If X, and beta are non-conformable how it gives values.
My data has first three columns of three dependent variables and rest of the
colums indicating X (indep vars).
Please help me out. Here goes my program for k1 categories of multinomial
distribution:
#data is the data which consists of three dependent varaible in first three
columns and rest of the columns represent covariates.
k1<- length(unique(data[,1]))
p<- ncol(data)-3
beta0 <-matrix(-.00001,nrow=k1-1,ncol=(p+1)) # starting value
beta <-as.matrix(beta0)
beta <-as.matrix(t(beta))
## likelihood for y1
multin.lik<- function(beta,data) ##beta is a matrix of beta's of order
((p+1)*(k-1))
{
nr<- nrow(data)
nc<- ncol(data)
y1<- data[,1]
y1<- as.matrix(y1,ncol=1)
X<-as.matrix(cbind(1,data[,4:nc])) #matrix of order
((n*(p+1)))
covariates; 1 is added for intercept
LL<- exp(X%*%beta) #LL is of order (n*(k-1))

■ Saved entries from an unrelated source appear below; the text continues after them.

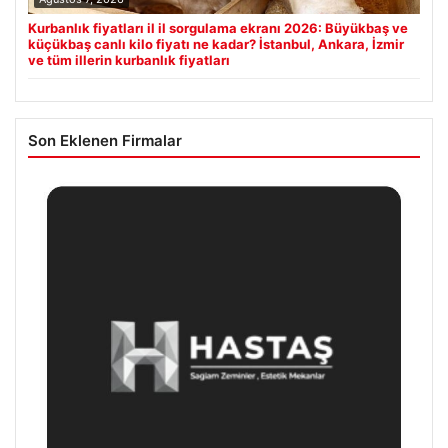
Kurbanlık fiyatları il il sorgulama ekranı 2026: Büyükbaş ve
küçükbaş canlı kilo fiyatı ne kadar? İstanbul, Ankara, İzmir
ve tüm illerin kurbanlık fiyatları
Son Eklenen Firmalar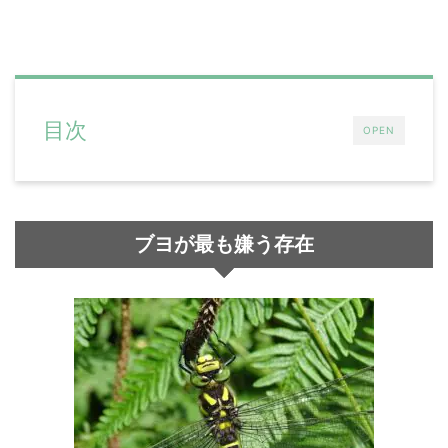
目次
OPEN
ブヨが最も嫌う存在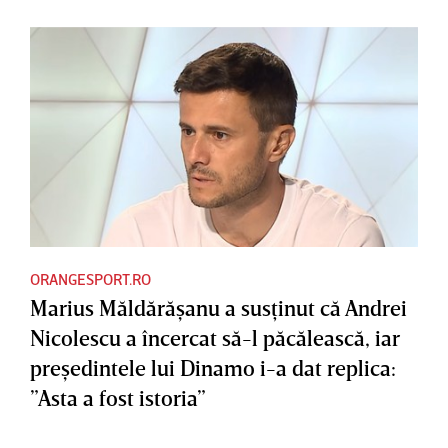
ORANGESPORT.RO
Marius Măldărăşanu a susţinut că Andrei
Nicolescu a încercat să-l păcălească, iar
preşedintele lui Dinamo i-a dat replica:
”Asta a fost istoria”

L<- as.matrix(cbind(1,LL)) #L is of order (n*k); 1
is added for ref
category, L0, L1, L2
pi<- t(apply(L,1, function(i) i/sum(i)))
lgl<- 0
for (i in 1:nr)
{
if (y1[i]==0) {lgl[i]<-
log(pi[i,1])}
else if (y1[i]==1) {lgl[i]<-
log(pi[i,2])}
else lgl[i]<- log(pi[i,3])
lgl
}
lgL<- sum(lgl)
return(-lgL)
}
## parameter estimates
abc <-optim(beta, multin.lik,data=data,method="SANN",hessian=T)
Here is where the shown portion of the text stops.